■ EXERCISE DESCRIPTION:
Leaving the pictures aside, return all of the data below exactly.

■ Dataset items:
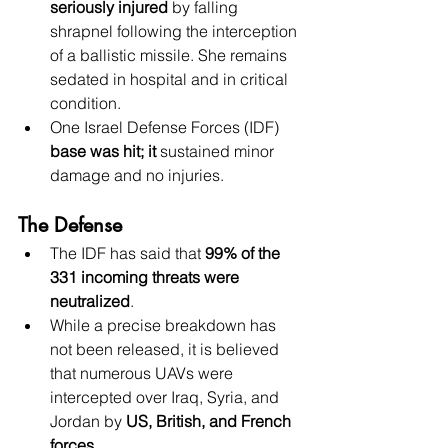
seriously injured
 by falling 
shrapnel following the interception 
of a ballistic missile. She remains 
sedated in hospital and in critical 
condition. 
One Israel Defense Forces (IDF) 
base was hit; it
 sustained minor 
damage and no injuries.
The Defense
The IDF has said that 
99% of the 
331 incoming threats were 
neutralized
.
While a precise breakdown has 
not been released, it is believed 
that numerous UAVs were 
intercepted over Iraq, Syria, and 
Jordan by 
US, British, and French 
forces
.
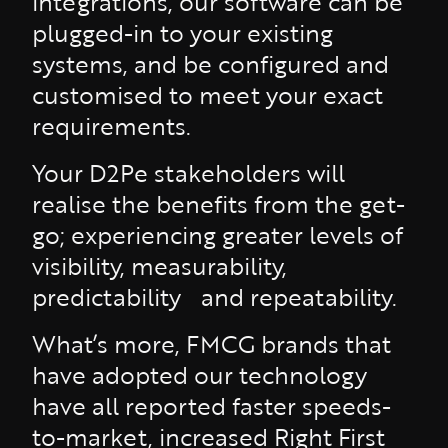
integrations, our software can be
plugged-in to your existing
systems, and be configured and
customised to meet your exact
requirements.
Your D2Pe stakeholders will
realise the benefits from the get-
go; experiencing greater levels of
visibility, measurability,
predictability and repeatability.
What’s more, FMCG brands that
have adopted our technology
have all reported faster speeds-
to-market, increased Right First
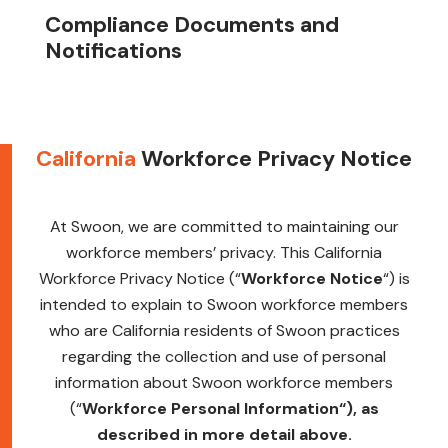
Compliance Documents and
Notifications
California
Workforce Privacy Notice
At Swoon, we are committed to maintaining our
workforce members’ privacy. This California
Workforce Privacy Notice (“
Workforce Notice
“) is
intended to explain to Swoon workforce members
who are California residents of Swoon practices
regarding the collection and use of personal
information about Swoon workforce members
(“
Workforce Personal Information
“), as
described in more detail above.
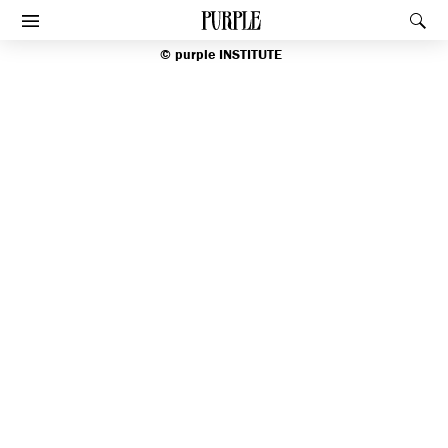
index
PURPLE
Rec
Afficher le menu
©
purple
INSTITUTE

■ TASK RESPONSE:
seriously injured
 by falling 
shrapnel following the interception 
of a ballistic missile. She remains 
sedated in hospital and in critical 
condition. 
One Israel Defense Forces (IDF) 
base was hit; it
 sustained minor 
damage and no injuries.
The Defense
The IDF has said that 
99% of the 
331 incoming threats were 
neutralized
.
While a precise breakdown has 
not been released, it is believed 
that numerous UAVs were 
intercepted over Iraq, Syria, and 
Jordan by 
US, British, and French 
forces
.
integrations, our software can be
plugged-in to your existing
systems, and be configured and
customised to meet your exact
requirements.
Your D2Pe stakeholders will
realise the benefits from the get-
go; experiencing greater levels of
visibility, measurability,
predictability and repeatability.
What’s more, FMCG brands that
have adopted our technology
have all reported faster speeds-
to-market, increased Right First
Compliance Documents and
Notifications
California
Workforce Privacy Notice
At Swoon, we are committed to maintaining our
workforce members’ privacy. This California
Workforce Privacy Notice (“
Workforce Notice
“) is
intended to explain to Swoon workforce members
who are California residents of Swoon practices
regarding the collection and use of personal
information about Swoon workforce members
(“
Workforce Personal Information
“), as
described in more detail above.
index
PURPLE
Rec
Afficher le menu
©
purple
INSTITUTE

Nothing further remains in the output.